A legal challenge begins of the policy requiring the retention of all criminal convictions until a person reaches 100 years of age. The women bringing the challenge were forced into prostitution as teenagers and have multiple criminal convictions for soliciting and loitering.
They had previously won a legal challenge of the operation of the Disclosure and Barring Scheme which required them to disclose these records to employers and others (R(QSA and ors) v Secretary of State for the Home Dept [2018] EWHC 639 (Admin)). They are no longer required to show these records of their abuse and exploitation from many years back. However, the National Police Chief Council’s policy on deleting records requiring records to be held until the offender reaches the age of 100. This is despite the fact that many of the convictions would no longer be classed as a crime because the offence of soliciting and loitering was amended to exclude children under the Street Offences Act 1959.

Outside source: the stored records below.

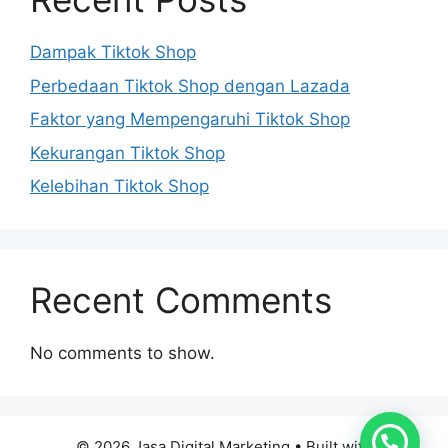
Dampak Tiktok Shop
Perbedaan Tiktok Shop dengan Lazada
Faktor yang Mempengaruhi Tiktok Shop
Kekurangan Tiktok Shop
Kelebihan Tiktok Shop
Recent Comments
No comments to show.
© 2026 Jasa Digital Marketing
• Built with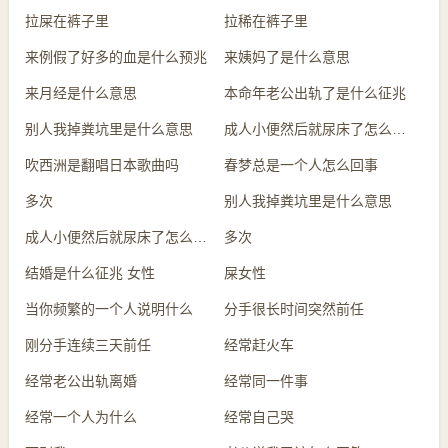
拉屎在裤子里
拉稀在裤子里
来例假了好多的血是什么预兆
来姨妈了是什么意思
来月经是什么意思
本命年老公出轨了是什么征兆
别人我掉粪坑里是什么意思
成人小便然后就尿床了怎么回事
吹西洲是翻唱日本歌曲吗
春梦总是一个人怎么回事
多次
别人我掉粪坑里是什么意思
成人小便然后就尿床了怎么回事
多次
结婚是什么征兆 女性
屎女性
当你频繁的一个人说明什么
分手很长时间突然前任
刚分手连续三天前任
经常赶火车
经常老公出轨离婚
经常同一件事
经常一个人为什么
经常自己哭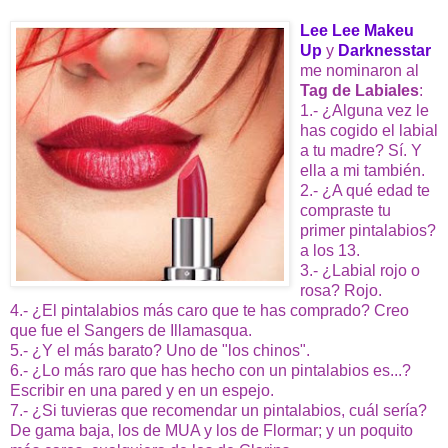
Lee Lee Makeu
Up
y
Darknesstar
me nominaron al
Tag de Labiales
:
1.- ¿Alguna vez le
has cogido el labial
a tu madre? Sí. Y
ella a mi también.
2.- ¿A qué edad te
compraste tu
primer pintalabios?
a los 13.
3.- ¿Labial rojo o
rosa? Rojo.
4.- ¿El pintalabios más caro que te has comprado? Creo
que fue el Sangers de Illamasqua.
5.- ¿Y el más barato? Uno de "los chinos".
6.- ¿Lo más raro que has hecho con un pintalabios es...?
Escribir en una pared y en un espejo.
7.- ¿Si tuvieras que recomendar un pintalabios, cuál sería?
De gama baja, los de MUA y los de Flormar; y un poquito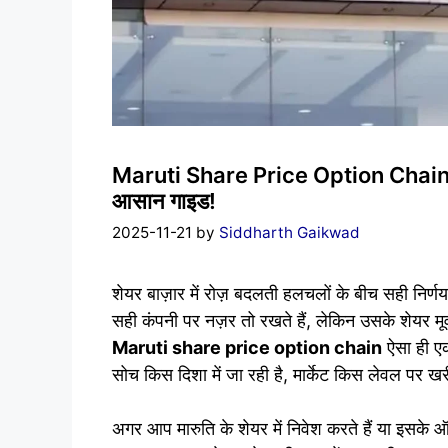
Maruti Share Price Option Chain: बद
आसान गाइड!
2025-11-21
by
Siddharth Gaikwad
शेयर बाज़ार में रोज़ बदलती हलचलों के बीच सही निर्
सही कंपनी पर नज़र तो रखते हैं, लेकिन उसके शेयर मू
Maruti share price option chain
ऐसा ही एक
सोच किस दिशा में जा रही है, मार्केट किस लेवल पर ख
अगर आप मारुति के शेयर में निवेश करते हैं या इसके ऑ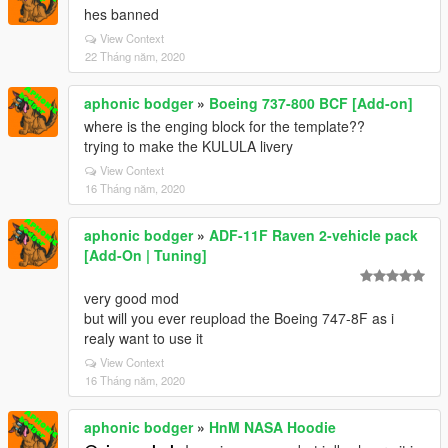
hes banned
View Context
22 Tháng năm, 2020
aphonic bodger
»
Boeing 737-800 BCF [Add-on]
where is the enging block for the template??
trying to make the KULULA livery
View Context
16 Tháng năm, 2020
aphonic bodger
»
ADF-11F Raven 2-vehicle pack
[Add-On | Tuning]
very good mod
but will you ever reupload the Boeing 747-8F as i
realy want to use it
View Context
16 Tháng năm, 2020
aphonic bodger
»
HnM NASA Hoodie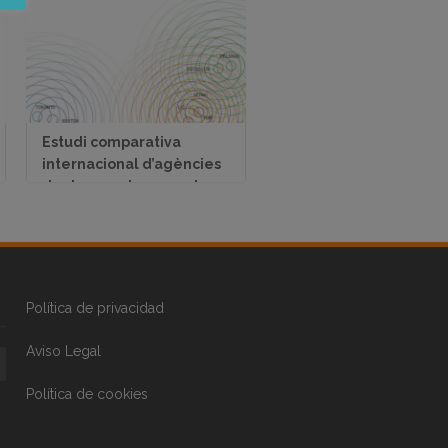
Estudi comparativa
internacional d’agències
de desenvolupament
local.
Política de privacidad
Aviso Legal
Política de cookies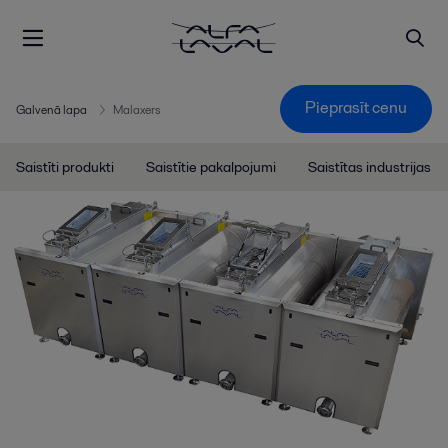
Pieprasīt cenu
Galvenā lapa
Malaxers
Saistīti produkti
Saistītie pakalpojumi
Saistītas industrijas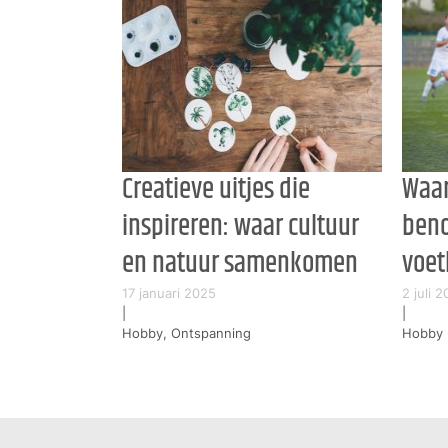
Creatieve uitjes die
Waar
inspireren: waar cultuur
beno
en natuur samenkomen
voe
17 januari 2025
2 juli 
|
|
Hobby, Ontspanning
Hobby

The case which is being brought by the Centre for Women’s Justice against the Secretary of State for the Home Department. Information on the PNC is available to a wide range of public bodies and some private organisations, as well as to the police, CPS and courts. It can also be accessed by the Royal Mail, trading standards and credit checking organisations.
‘As a consequence of meeting a dangerous pimp when I was only 15 who forced me to sell sex for money, by the age of 17 I had 39 convictions for soliciting and loitering,’ commented Fiona Broadfoot, one of the women bringing the claim. ‘Despite escaping prostitution over thirty years ago, I am horrified that these records of my abuse and exploitation will be retained for another 50 years and be made available to so many agencies.’
‘Why should I continue to be judged and stigmatised so many years after I got away from the hellish life I entered as a teenager?’ said ‘Sam’, one of the women providing. Harriet Wistrich, solicitor for the Claimants said: ‘What possible justification can there be for keeping such deeply personal, sensitive information on the PNC, particularly where our understanding of prostitution offences has moved forward so far and the women concerned would now be regarded as victims not criminals.’